▸ **Exercise directions**: For this exercise, write out the whole listing below exactly, omitting its images.

▸ **Data supplied**:
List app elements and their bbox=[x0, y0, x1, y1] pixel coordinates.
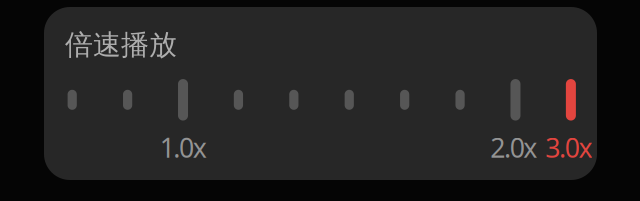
button[interactable]: Speed step 8 bbox=[434, 69, 486, 131]
button[interactable]: Speed step 4 bbox=[212, 69, 264, 131]
button[interactable]: 1.0x bbox=[157, 69, 209, 131]
button[interactable]: Speed step 1 bbox=[46, 69, 98, 131]
button[interactable]: Speed step 6 bbox=[323, 69, 375, 131]
button[interactable]: 3.0x bbox=[545, 69, 597, 131]
staticText: 3.0x bbox=[545, 130, 592, 165]
staticText: 2.0x bbox=[490, 130, 537, 165]
button[interactable]: 2.0x bbox=[490, 69, 542, 131]
staticText: 倍速播放 bbox=[65, 28, 177, 62]
button[interactable]: Speed step 5 bbox=[268, 69, 320, 131]
button[interactable]: Speed step 2 bbox=[102, 69, 154, 131]
button[interactable]: Speed step 7 bbox=[379, 69, 431, 131]
button[interactable]: 3.0x bbox=[545, 130, 592, 165]
staticText: 1.0x bbox=[160, 130, 207, 165]
button[interactable]: 1.0x bbox=[160, 130, 207, 165]
button[interactable]: 2.0x bbox=[490, 130, 537, 165]
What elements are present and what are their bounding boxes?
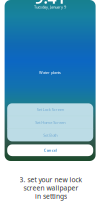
button[interactable]: Cancel (7, 144, 93, 156)
staticText: Cancel (44, 148, 57, 153)
staticText: 3. set your new lock (20, 175, 82, 184)
staticText: Set Lock Screen (37, 107, 64, 112)
staticText: Water plants (39, 70, 61, 75)
button[interactable]: Set Lock Screen (7, 103, 93, 116)
staticText: 9:41 (35, 0, 66, 8)
button[interactable]: Set Home Screen (7, 116, 93, 129)
staticText: Tuesday, January 9 (34, 4, 66, 10)
staticText: Set Both (43, 132, 57, 138)
staticText: screen wallpaper (24, 184, 78, 192)
staticText: Set Home Screen (35, 120, 65, 125)
staticText: in settings (35, 192, 67, 201)
button[interactable]: Set Both (7, 129, 93, 141)
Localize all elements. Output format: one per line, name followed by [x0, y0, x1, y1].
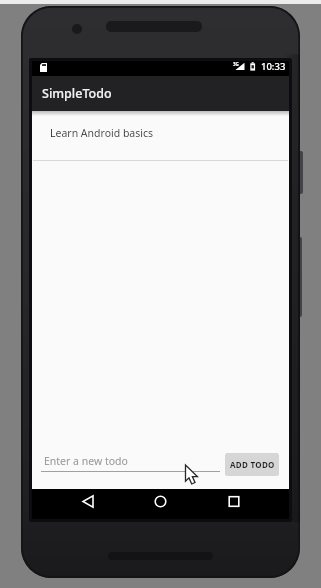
button[interactable] — [41, 471, 220, 472]
staticText: Enter a new todo — [44, 454, 128, 468]
staticText: 3G — [233, 61, 239, 67]
button[interactable]: Learn Android basics — [32, 111, 289, 160]
staticText: 10:33 — [261, 60, 286, 73]
button[interactable]: ADD TODO — [225, 453, 279, 476]
button[interactable] — [117, 489, 203, 519]
staticText: Learn Android basics — [50, 126, 154, 140]
staticText: SimpleTodo — [42, 85, 112, 102]
staticText: ADD TODO — [230, 459, 275, 470]
button[interactable] — [203, 489, 289, 519]
button[interactable] — [32, 489, 117, 519]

▸ **Result below**:
List app elements and their bbox=[x0, y0, x1, y1] pixel coordinates.
button[interactable]: Speed step 8 bbox=[434, 69, 486, 131]
button[interactable]: Speed step 4 bbox=[212, 69, 264, 131]
button[interactable]: 1.0x bbox=[157, 69, 209, 131]
button[interactable]: Speed step 1 bbox=[46, 69, 98, 131]
button[interactable]: Speed step 6 bbox=[323, 69, 375, 131]
button[interactable]: 3.0x bbox=[545, 69, 597, 131]
staticText: 3.0x bbox=[545, 130, 592, 165]
staticText: 2.0x bbox=[490, 130, 537, 165]
button[interactable]: 2.0x bbox=[490, 69, 542, 131]
staticText: 倍速播放 bbox=[65, 28, 177, 62]
button[interactable]: Speed step 5 bbox=[268, 69, 320, 131]
button[interactable]: Speed step 2 bbox=[102, 69, 154, 131]
button[interactable]: Speed step 7 bbox=[379, 69, 431, 131]
button[interactable]: 3.0x bbox=[545, 130, 592, 165]
staticText: 1.0x bbox=[160, 130, 207, 165]
button[interactable]: 1.0x bbox=[160, 130, 207, 165]
button[interactable]: 2.0x bbox=[490, 130, 537, 165]
What elements are present and what are their bounding boxes?
button[interactable]: Cancel (7, 144, 93, 156)
staticText: Cancel (44, 148, 57, 153)
staticText: 3. set your new lock (20, 175, 82, 184)
staticText: Set Lock Screen (37, 107, 64, 112)
staticText: Water plants (39, 70, 61, 75)
button[interactable]: Set Lock Screen (7, 103, 93, 116)
staticText: 9:41 (35, 0, 66, 8)
button[interactable]: Set Home Screen (7, 116, 93, 129)
staticText: Tuesday, January 9 (34, 4, 66, 10)
staticText: Set Both (43, 132, 57, 138)
staticText: screen wallpaper (24, 184, 78, 192)
staticText: Set Home Screen (35, 120, 65, 125)
staticText: in settings (35, 192, 67, 201)
button[interactable]: Set Both (7, 129, 93, 141)
Localize all elements. Output format: one per line, name followed by [x0, y0, x1, y1].
button[interactable] — [41, 471, 220, 472]
staticText: Enter a new todo — [44, 454, 128, 468]
staticText: 3G — [233, 61, 239, 67]
button[interactable]: Learn Android basics — [32, 111, 289, 160]
staticText: 10:33 — [261, 60, 286, 73]
button[interactable]: ADD TODO — [225, 453, 279, 476]
button[interactable] — [117, 489, 203, 519]
staticText: Learn Android basics — [50, 126, 154, 140]
staticText: SimpleTodo — [42, 85, 112, 102]
staticText: ADD TODO — [230, 459, 275, 470]
button[interactable] — [203, 489, 289, 519]
button[interactable] — [32, 489, 117, 519]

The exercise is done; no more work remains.